Interviewed by Sommer Schafer
Read Maya Alexandri’s fiction piece, The Hug
Sommer: “She can give people the fright you get when you think something’s a rock, or a statue, and then it twitches or breathes and you realize, it’s alive.” This line so perfectly shows us Raquel’s feelings of fear, isolation, and embarrassment, living with a mother who is severely disabled. By not backing away from this truth, you create a vivid and complex twelve-year-old girl. Did you have any challenges writing about disability in this story?
Maya: This question is really interesting. Readers (and editors) provide new perspectives on what a story is “about”! Writing “The Hug,” I was not thinking that it was about disability. I thought the story was about a tween girl who was embarrassed by her mom.
In terms of writing Magdalena, the character living with a disability in “The Hug,” I had a lot of help. I had met the remarkable artist, Elizabeth Jameson, who makes visual art that incorporates her MRI images. Like Magdalena, Elizabeth Jameson has multiple sclerosis and is quadriplegic. Elizabeth Jameson is an unusual person—she is imbued with grace, and so generous with herself that others are lifted up in her presence. Although my interaction with her was fleeting, her spirit stayed with me and animated Magdalena.
Raquel changes in this short story, going from feeling embarrassed and isolated by the way her mother looks, to feeling love, joy, and acceptance for her mother and herself, and by the community. Was it difficult to create this change in your main character within the span of such a short space?
The space constraints were a particular challenge in this piece because so much of the story is taken up with Raquel’s dance. Because the story takes place on the first occasion when Magdalena gets to see Raquel dance, I knew I needed to describe the dance and Raquel’s performance in detail. The key to the character transformation working, I think, is that the dance builds up tension. But the tension provides the momentum for her to catapult into change as the story draws to its conclusion. I like to think that I built the story like a spring-loaded device to lob Raquel (gently) out of one frame-of-mind and into a different spiritual posture.
It is particularly uplifting to read a story about girls coming together in support and love instead of jealousy and meanness. Were you conscious of this effect as you wrote? Do women writers have a particular social responsibility to do their part in uplifting women? [Big question, I know!].
In terms of the interactions of love and support between the girls on the dance team, this may sound surprising, but I was working with the concept of the girls being in a platoon.

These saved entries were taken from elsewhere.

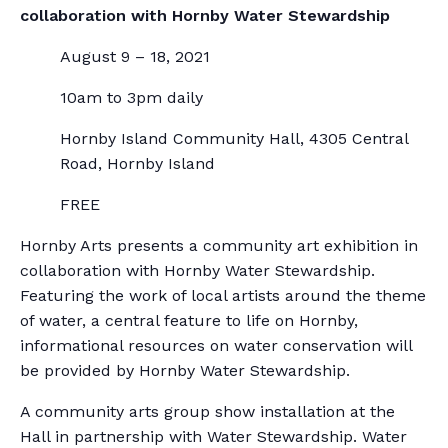
collaboration with Hornby Water Stewardship
August 9 – 18, 2021
10am to 3pm daily
Hornby Island Community Hall, 4305 Central
Road, Hornby Island
FREE
Hornby Arts presents a community art exhibition in
collaboration with Hornby Water Stewardship.
Featuring the work of local artists around the theme
of water, a central feature to life on Hornby,
informational resources on water conservation will
be provided by Hornby Water Stewardship.
A community arts group show installation at the
Hall in partnership with Water Stewardship. Water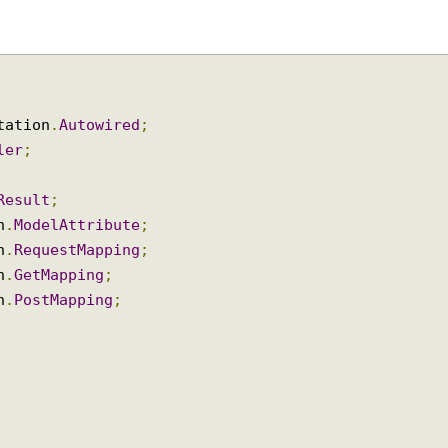
notation
.
Autowired
;
oller
;
ngResult
;
ion
.
ModelAttribute
;
ion
.
RequestMapping
;
ion
.
GetMapping
;
ion
.
PostMapping
;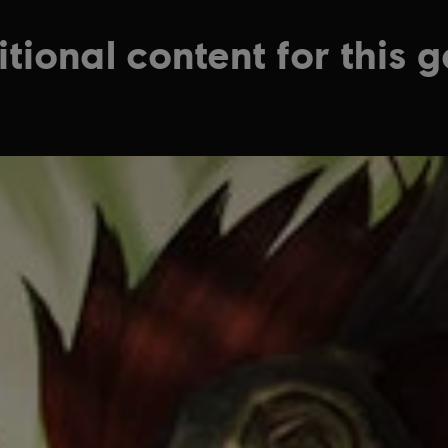
tional content for this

I am in the Army, and I have been amazed and impressed at how platoon-mates can support each other, and how being in a platoon makes one “more than oneself.”
In “The Hug,” I was interested in writing about children of soldiers. Children replicate many dimensions of their parents, and I was interested in how these girls replicate the positive dynamics that can prevail among soldiers in a platoon. Although I did not include this information in the story, the girls live in Killeen, Texas, where Fort Hood is. Raquel’s father and Leia’s mother both work at Fort Hood, as do the parents of the other girls on the dance team. The girls are familiar with the camaraderie their parents share with their platoon-mates, the high esprit de corps that is a goal in the service, and the mutual respect that is expected (and frequently prevails) among soldiers. And in “The Hug,” the girls do their parents proud.

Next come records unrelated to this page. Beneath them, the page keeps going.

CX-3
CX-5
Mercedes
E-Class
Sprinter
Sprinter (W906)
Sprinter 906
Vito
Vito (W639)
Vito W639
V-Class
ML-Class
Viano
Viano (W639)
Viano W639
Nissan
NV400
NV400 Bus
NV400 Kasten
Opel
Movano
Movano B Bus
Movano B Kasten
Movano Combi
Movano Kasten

As for the obligation that women writers have to uplift each other, instinctually, I side with taking on the social responsibility to help each other up. In what might be a relevant example, whenever I see a woman smoking, I have to restrain the impulse to mount a public health intervention and say to her, “So much of society is stacked against you, designed to put you down and keep you down—why help out the forces against you? The effort to be well in a sick context—isn’t that a complete protest-and-victory?” I do not say it. (Yet.) But, yes, I had an uplifting story to tell about girls being great, and I took the opportunity to tell it; if that discharges a social responsibility, I am happy to do it.
Do you have any advice to writers on handling rejection?
I wish someone would give me advice on handling rejection! Since a rational approach to rejection is to give up and do something else, my approach is to be as irrational as possible. Everything irrational about me—my imagination, my emotions, and my spiritual dimensions—runs my writing life. As much as possible, I get my numbers-crunching, comparison-making, market-watching, evidence-based, post-Enlightenment, thinking mind to take a nap while I am writing. Sometimes, I have to wake up the rational mind to do some research, but then I send it straight back to sleep! This approach has cost me so much money in outright expenditures and lost opportunities, and made me all-but incomprehensible to a significant number of people who I value, that I cannot in good conscience describe my experience as an example for, or god-forbid, the basis of advice to others. All I can say is that rejection is intrinsic to the task of completing a written work—that is, allowing the work to come to life off the page when it is read by someone other than the author. And if completing the written work is something you feel compelled to do, then invite yourself to do something really “crazy”: savor the rejection.